The diversified developer, which has been the subject of takeover speculation since December, reported a 9 per cent drop in net profit to $62.4 million for the six months to June 30.

The result was influenced by the timing of housing sales. In the current half about $330 million of sales are due to be settled, which will boost full-year profits.

After one-off items, Australand reported a 1 per cent decline in statutory profit to $88.4 million.

An interim distribution of 10.5¢ per security was declared and will be paid on August 7. The group expects to pay a distribution of 11¢ for the second half.

Australand was taken off the market this week after its major shareholder, CapitaLand, said it would retain its stake following a review of the business.

Managing director Bob Johnston told analysts that while the takeover process - started last year when GPT made a conditional bid, which was rejected - had created uncertainty, "it's now behind us".

He said the dip in earnings was a timing issue related to the residential business and forecast a stronger second half with a full-year growth of 3 to 4 per cent. The residential/development business reported a 35 per cent drop in earnings in the first half to $22.3 million.

Mr Johnston said full-year earnings from residential were expected to be similar to last year's.
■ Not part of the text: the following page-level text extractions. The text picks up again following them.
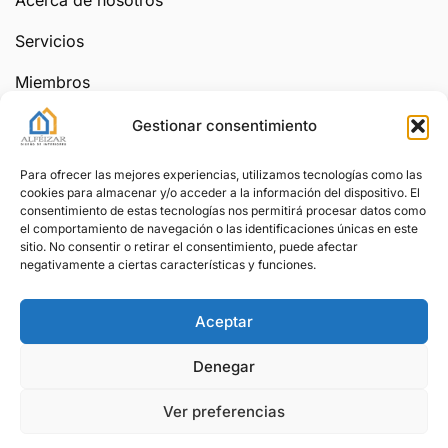
Acerca de nosotros
Servicios
Miembros
Boletín
Gestionar consentimiento
Ponte en contacto
Para ofrecer las mejores experiencias, utilizamos tecnologías como las
info@alfeizar.net
cookies para almacenar y/o acceder a la información del dispositivo. El
consentimiento de estas tecnologías nos permitirá procesar datos como
Suscríbete
el comportamiento de navegación o las identificaciones únicas en este
sitio. No consentir o retirar el consentimiento, puede afectar
negativamente a ciertas características y funciones.
Aceptar
Denegar
Copyright © 2002-2026 Alfeizar.Net.
Ver preferencias
Aviso legal
, políticas de
privacidad
y
cookies
.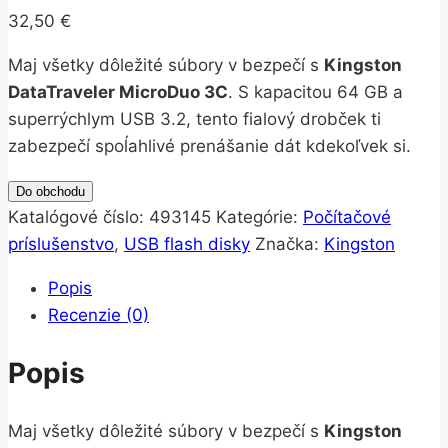
32,50
€
Maj všetky dôležité súbory v bezpečí s
Kingston
DataTraveler MicroDuo 3C
. S kapacitou 64 GB a
superrýchlym USB 3.2, tento fialový drobček ti
zabezpečí spoĺahlivé prenášanie dát kdekoľvek si.
Do obchodu
Katalógové číslo:
493145
Kategórie:
Počítačové
príslušenstvo
,
USB flash disky
Značka:
Kingston
Popis
Recenzie (0)
Popis
Maj všetky dôležité súbory v bezpečí s
Kingston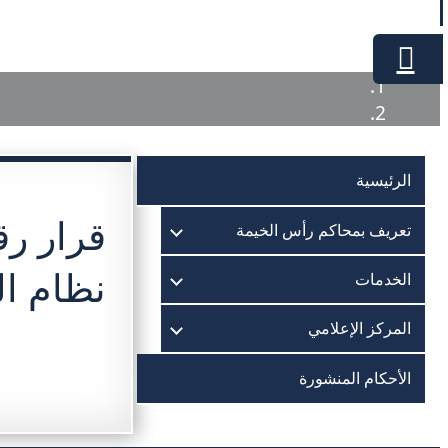
الرئيسية
تعريف بمحاكم رأس الخيمة
نظام ال
الخدمات
المركز الإعلامي
الأحكام المنشورة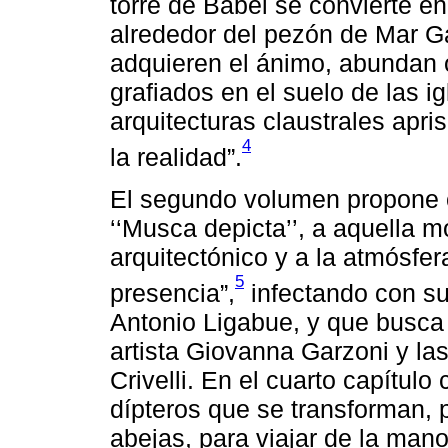
torre de Babel se convierte en
alrededor del pezón de Mar G
adquieren el ánimo, abundan
grafiados en el suelo de las 
arquitecturas claustrales apr
4
la realidad”.
El segundo volumen propone con
‘‘Musca depicta’’, a aquella m
arquitectónico y a la atmósfe
5
presencia”,
infectando con su 
Antonio Ligabue, y que busca
artista Giovanna Garzoni y las
Crivelli. En el cuarto capítu
dípteros que se transforman, 
abejas, para viajar de la man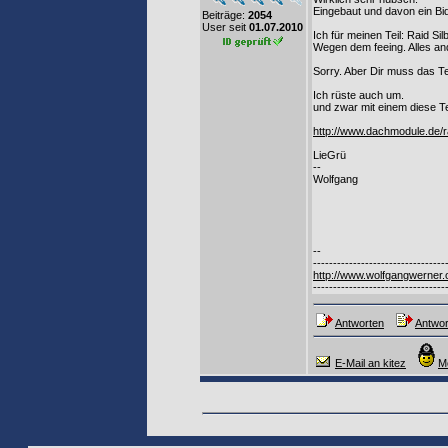
Eingebaut und davon ein Bid
Beiträge:
2054
User seit
01.07.2010
Ich für meinen Teil: Raid Si
Wegen dem feeing. Alles an
Sorry. Aber Dir muss das Tei
Ich rüste auch um.
und zwar mit einem diese Te
http://www.dachmodule.de/r
LieGrü
--
Wolfgang
--
---------------------------------
http://www.wolfgangwerner.
---------------------------------
Antworten
Antwor
E-Mail an kitez
M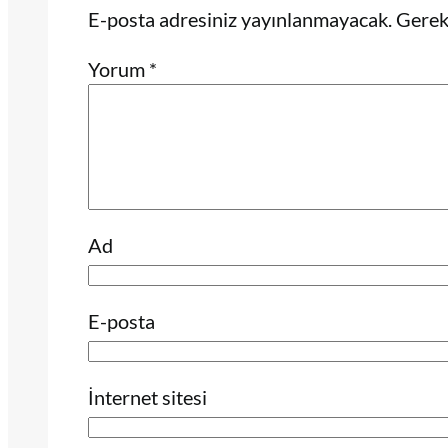
E-posta adresiniz yayınlanmayacak.
Gerekl
Yorum
*
Ad
E-posta
İnternet sitesi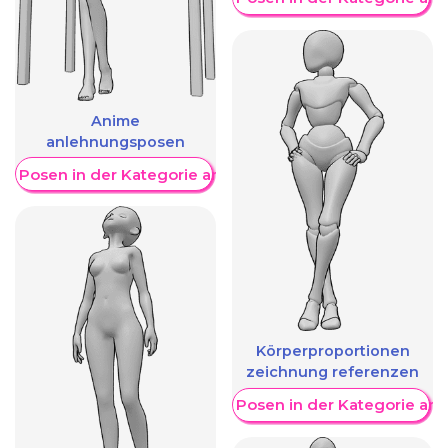
Anime
anlehnungsposen
re Posen in der Kategorie anzeigen
Körperproportionen
zeichnung referenzen
Weitere Posen in der Kategorie an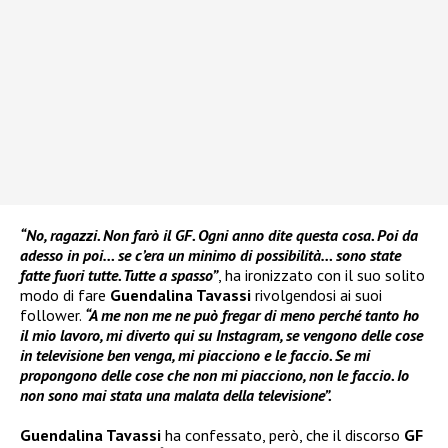
“No, ragazzi. Non farò il GF. Ogni anno dite questa cosa. Poi da
adesso in poi… se c’era un minimo di possibilità… sono state
fatte fuori tutte. Tutte a spasso”
, ha ironizzato con il suo solito
modo di fare
Guendalina Tavassi
rivolgendosi ai suoi
follower.
“A me non me ne può fregar di meno perché tanto ho
il mio lavoro, mi diverto qui su Instagram, se vengono delle cose
in televisione ben venga, mi piacciono e le faccio. Se mi
propongono delle cose che non mi piacciono, non le faccio. Io
non sono mai stata una malata della televisione”.
Guendalina Tavassi
ha confessato, però, che il discorso
GF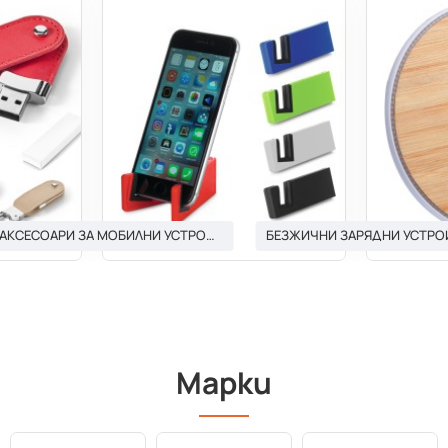
АКСЕСОАРИ ЗА МОБИЛНИ УСТРОЙСТВА И ТАБЛЕТИ
БЕЗЖИЧНИ ЗАРЯДНИ УСТРО
Марки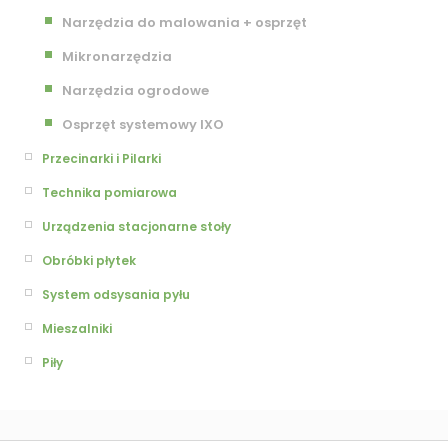
Narzędzia do malowania + osprzęt
Mikronarzędzia
Narzędzia ogrodowe
Osprzęt systemowy IXO
Przecinarki i Pilarki
Technika pomiarowa
Urządzenia stacjonarne stoły
Obróbki płytek
System odsysania pyłu
Mieszalniki
Piły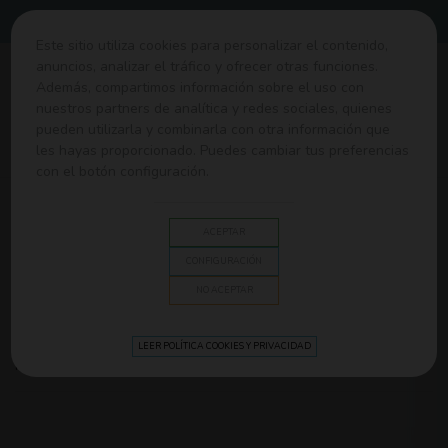
Envíos gratis desde 60€
Este sitio utiliza cookies para personalizar el contenido,
anuncios, analizar el tráfico y ofrecer otras funciones.
0
Además, compartimos información sobre el uso con
nuestros partners de analítica y redes sociales, quienes
pueden utilizarla y combinarla con otra información que
Home
>
Ropa y Canastilla
>
Moda Baño y Verano
>
Tiendas
les hayas proporcionado. Puedes cambiar tus preferencias
playa bebé
con el botón configuración.
TIENDAS PLAYA BEBÉ
ACEPTAR
¡Disfruta el sol, la arena y el mar con la tranquilidad de que tu
CONFIGURACIÓN
bebé está protegido! En Olmitos.com,
ofrecemos tiendas de
NO ACEPTAR
playa para bebés
especialmente diseñadas para tus días de
Lee mas
descanso.
LEER POLÍTICA COOKIES Y PRIVACIDAD
Relevancia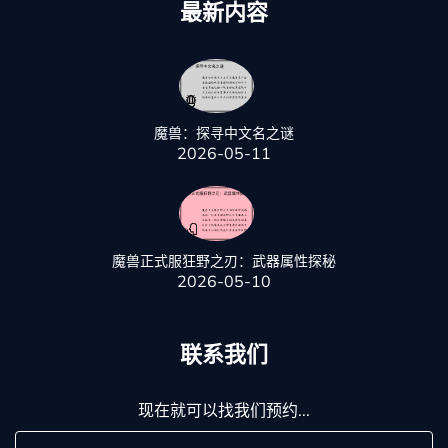
最新内容
魔兽：探寻中文名之谜
2026-05-11
魔兽正式服狂野之刃：武器属性探秘
2026-05-10
联系我们
现在就可以找我们预约...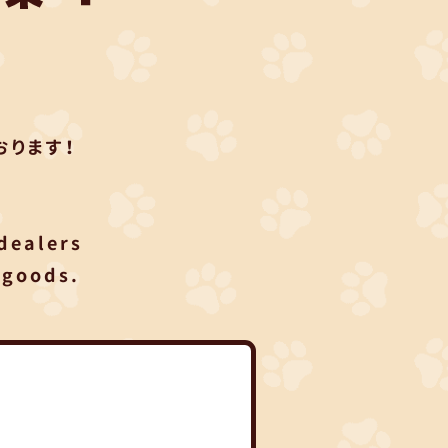
ります！
 dealers
 goods.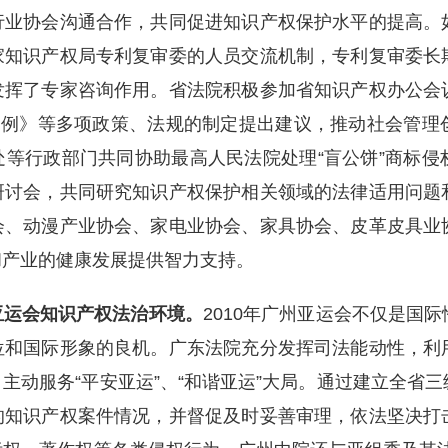
行业协会沟通合作，共同促进知识产权保护水平的提高。
家知识产权局专利复审委的人员交流机制，专利复审委长
发挥了专家咨询作用。省法院积极参加省知识产权办公会
条例》等多项政策、法规的制定提出建议，推动社会管理
等行政部门共同协助最高人民法院处理“盲公饼”商标侵
研讨会，共同研究知识产权保护相关领域的法律适用问题
会、动漫产业协会、家电业协会、家具协会、皮革皮具业
和产业的健康发展提供智力支持。
亚运会知识产权法治环境。
2010年广州亚运会不仅是国
位和国际形象的良机。广东法院充分发挥司法能动性，利
主动服务“平安亚运”、“和谐亚运”大局。通过建立全省
的知识产权案件情况，并督促及时妥善审理，依法坚决打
In contrast, the investment division had benefited from long leases and high occupancy, which generated recurring income. The division reported a $17.2 million rise in property valuations.

"Despite business and consumer confidence continuing to be fragile, residential sales activity strengthened during the first half, with contracts on hand up 36 per cent," Mr Johnston said.

While conditions for the industrial and office portfolio were expected to be flat, he said there had been some rental growth from the completion of development projects.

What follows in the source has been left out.